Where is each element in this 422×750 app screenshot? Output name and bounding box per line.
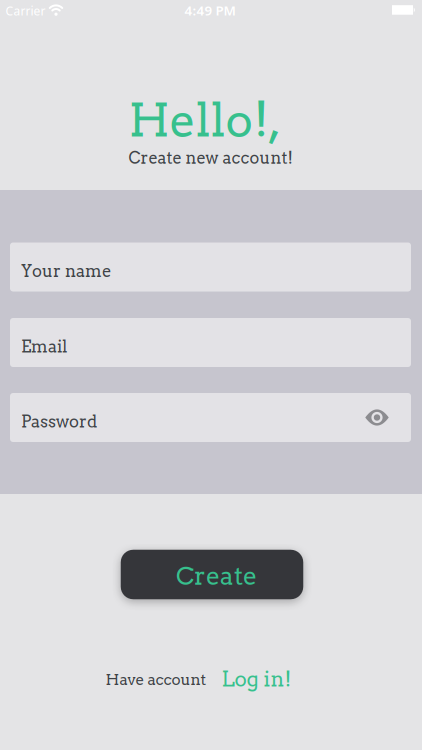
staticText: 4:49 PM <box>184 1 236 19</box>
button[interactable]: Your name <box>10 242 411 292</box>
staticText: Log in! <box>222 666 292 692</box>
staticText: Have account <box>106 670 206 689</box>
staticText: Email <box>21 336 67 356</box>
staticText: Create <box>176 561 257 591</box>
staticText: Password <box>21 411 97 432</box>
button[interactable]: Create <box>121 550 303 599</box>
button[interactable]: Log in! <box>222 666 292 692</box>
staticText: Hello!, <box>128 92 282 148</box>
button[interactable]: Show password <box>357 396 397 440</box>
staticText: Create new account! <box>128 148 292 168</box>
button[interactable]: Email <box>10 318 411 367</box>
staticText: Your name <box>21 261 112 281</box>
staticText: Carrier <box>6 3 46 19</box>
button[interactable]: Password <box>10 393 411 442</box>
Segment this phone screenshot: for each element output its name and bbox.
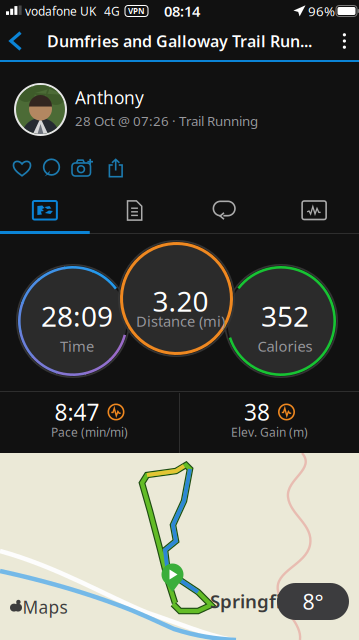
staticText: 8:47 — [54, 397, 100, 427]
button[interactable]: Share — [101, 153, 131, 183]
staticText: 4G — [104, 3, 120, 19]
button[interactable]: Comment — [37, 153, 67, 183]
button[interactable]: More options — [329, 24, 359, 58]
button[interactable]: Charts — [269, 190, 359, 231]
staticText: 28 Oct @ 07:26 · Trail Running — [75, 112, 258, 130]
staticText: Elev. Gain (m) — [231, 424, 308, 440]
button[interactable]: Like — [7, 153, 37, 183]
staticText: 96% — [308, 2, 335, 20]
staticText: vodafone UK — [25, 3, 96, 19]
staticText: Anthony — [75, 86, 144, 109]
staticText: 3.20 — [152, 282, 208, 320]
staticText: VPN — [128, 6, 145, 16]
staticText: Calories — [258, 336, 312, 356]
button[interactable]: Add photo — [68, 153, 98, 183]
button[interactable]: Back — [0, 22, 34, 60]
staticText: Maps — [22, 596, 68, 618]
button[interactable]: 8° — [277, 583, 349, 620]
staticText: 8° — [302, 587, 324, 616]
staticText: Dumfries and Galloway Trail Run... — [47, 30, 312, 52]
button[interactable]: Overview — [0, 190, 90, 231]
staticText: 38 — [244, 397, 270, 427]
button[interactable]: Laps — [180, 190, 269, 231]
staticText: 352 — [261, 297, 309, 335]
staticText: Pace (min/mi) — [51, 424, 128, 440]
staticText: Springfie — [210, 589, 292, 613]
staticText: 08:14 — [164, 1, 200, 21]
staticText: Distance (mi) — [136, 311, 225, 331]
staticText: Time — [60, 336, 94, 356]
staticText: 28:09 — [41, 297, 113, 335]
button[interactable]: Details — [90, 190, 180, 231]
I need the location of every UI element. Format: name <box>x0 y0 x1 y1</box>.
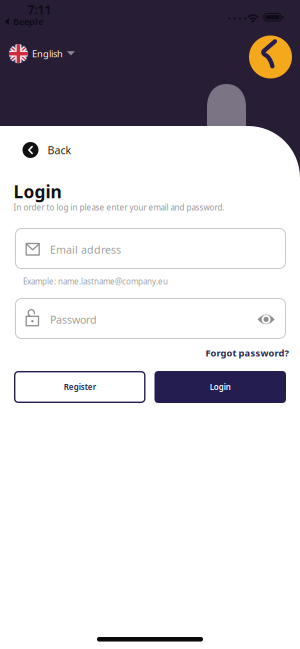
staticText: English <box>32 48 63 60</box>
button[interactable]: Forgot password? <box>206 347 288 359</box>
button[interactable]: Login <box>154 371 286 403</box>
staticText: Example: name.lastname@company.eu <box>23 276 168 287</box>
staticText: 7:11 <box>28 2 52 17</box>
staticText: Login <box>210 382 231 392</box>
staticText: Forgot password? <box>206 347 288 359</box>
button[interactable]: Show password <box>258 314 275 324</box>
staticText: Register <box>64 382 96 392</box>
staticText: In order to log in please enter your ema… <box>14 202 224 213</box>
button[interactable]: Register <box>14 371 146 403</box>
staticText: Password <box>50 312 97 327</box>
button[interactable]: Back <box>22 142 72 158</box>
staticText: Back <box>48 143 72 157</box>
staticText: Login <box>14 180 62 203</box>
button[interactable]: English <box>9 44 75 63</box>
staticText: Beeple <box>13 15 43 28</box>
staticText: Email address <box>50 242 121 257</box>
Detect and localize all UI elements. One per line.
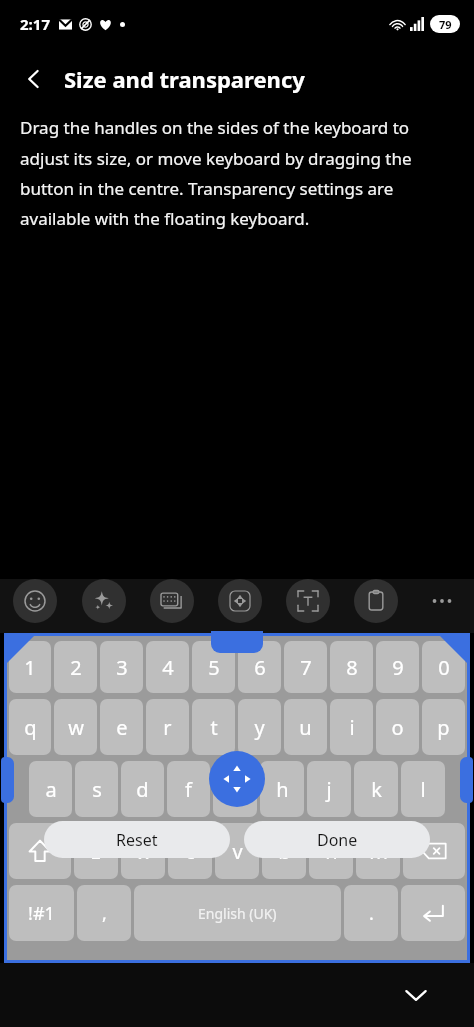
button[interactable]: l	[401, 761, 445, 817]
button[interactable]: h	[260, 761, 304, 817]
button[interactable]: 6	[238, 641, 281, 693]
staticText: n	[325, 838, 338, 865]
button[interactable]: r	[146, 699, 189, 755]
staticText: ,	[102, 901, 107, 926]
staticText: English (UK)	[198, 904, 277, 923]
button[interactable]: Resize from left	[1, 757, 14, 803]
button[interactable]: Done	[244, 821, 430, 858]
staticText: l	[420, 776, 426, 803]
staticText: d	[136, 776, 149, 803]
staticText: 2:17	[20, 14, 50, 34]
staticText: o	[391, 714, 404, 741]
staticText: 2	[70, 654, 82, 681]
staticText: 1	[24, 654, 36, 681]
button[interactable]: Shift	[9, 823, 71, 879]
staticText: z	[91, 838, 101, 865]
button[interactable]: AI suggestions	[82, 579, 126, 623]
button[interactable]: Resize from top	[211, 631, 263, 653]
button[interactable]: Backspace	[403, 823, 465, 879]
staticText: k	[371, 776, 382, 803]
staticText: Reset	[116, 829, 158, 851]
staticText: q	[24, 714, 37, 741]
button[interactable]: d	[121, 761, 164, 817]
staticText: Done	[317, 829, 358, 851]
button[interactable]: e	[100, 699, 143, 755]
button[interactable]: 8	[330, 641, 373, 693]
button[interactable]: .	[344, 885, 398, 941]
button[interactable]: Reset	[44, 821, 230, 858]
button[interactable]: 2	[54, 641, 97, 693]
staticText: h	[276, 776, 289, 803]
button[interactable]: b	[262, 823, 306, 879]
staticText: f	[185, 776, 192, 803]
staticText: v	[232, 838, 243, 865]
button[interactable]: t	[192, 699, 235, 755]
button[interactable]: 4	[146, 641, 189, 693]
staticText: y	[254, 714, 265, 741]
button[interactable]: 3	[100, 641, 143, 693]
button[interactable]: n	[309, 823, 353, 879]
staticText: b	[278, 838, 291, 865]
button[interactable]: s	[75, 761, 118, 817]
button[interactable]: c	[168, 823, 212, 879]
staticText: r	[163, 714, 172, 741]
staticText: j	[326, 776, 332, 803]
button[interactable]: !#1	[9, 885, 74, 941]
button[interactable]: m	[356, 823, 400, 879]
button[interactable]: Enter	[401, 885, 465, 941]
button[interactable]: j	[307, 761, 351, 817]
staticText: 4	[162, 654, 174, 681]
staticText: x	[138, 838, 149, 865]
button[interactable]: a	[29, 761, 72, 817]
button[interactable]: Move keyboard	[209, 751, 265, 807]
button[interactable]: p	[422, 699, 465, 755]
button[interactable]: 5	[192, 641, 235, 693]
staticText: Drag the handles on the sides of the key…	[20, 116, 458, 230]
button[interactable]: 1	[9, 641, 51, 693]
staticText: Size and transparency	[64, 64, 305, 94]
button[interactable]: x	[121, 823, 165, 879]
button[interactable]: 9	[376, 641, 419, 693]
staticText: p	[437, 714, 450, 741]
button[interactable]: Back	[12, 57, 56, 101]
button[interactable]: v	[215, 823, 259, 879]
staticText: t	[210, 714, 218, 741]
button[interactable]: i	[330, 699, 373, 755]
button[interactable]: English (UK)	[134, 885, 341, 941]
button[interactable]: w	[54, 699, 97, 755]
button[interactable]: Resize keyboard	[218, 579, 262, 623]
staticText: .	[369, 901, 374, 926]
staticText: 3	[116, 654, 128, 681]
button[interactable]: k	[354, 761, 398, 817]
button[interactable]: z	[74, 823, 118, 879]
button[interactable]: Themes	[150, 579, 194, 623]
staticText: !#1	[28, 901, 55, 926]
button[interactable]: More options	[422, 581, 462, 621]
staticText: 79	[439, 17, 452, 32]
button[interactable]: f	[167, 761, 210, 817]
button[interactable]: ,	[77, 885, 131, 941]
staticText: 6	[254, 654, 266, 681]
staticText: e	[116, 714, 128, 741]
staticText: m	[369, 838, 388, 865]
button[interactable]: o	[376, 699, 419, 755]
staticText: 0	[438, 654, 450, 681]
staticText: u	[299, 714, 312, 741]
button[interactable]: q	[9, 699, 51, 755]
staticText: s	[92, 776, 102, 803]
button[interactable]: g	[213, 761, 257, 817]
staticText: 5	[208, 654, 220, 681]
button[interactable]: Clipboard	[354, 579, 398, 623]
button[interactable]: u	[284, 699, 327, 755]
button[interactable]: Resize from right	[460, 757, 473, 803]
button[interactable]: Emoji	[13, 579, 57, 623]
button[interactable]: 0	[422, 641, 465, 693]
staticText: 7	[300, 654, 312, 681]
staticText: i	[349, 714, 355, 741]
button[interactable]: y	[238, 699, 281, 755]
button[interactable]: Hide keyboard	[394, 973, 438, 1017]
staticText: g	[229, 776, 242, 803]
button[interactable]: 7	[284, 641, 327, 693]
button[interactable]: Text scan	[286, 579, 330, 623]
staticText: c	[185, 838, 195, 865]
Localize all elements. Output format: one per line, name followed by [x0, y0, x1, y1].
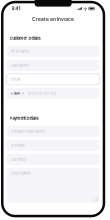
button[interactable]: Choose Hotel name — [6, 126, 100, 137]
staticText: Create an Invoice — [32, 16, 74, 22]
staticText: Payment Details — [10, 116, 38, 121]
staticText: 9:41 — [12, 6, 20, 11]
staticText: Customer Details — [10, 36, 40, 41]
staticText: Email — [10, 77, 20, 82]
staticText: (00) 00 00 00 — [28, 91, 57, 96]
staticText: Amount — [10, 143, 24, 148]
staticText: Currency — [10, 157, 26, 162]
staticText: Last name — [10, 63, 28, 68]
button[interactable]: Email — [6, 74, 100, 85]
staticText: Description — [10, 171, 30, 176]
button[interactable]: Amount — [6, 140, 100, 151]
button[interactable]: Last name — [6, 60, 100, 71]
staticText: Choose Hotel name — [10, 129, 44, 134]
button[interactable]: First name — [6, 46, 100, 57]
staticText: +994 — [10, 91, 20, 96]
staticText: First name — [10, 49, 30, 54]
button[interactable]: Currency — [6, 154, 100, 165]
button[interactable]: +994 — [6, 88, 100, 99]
####################
- Work to complete: Work out how many lines in the records above contain the word "Currency". State only that number.

- Solution to the problem: 2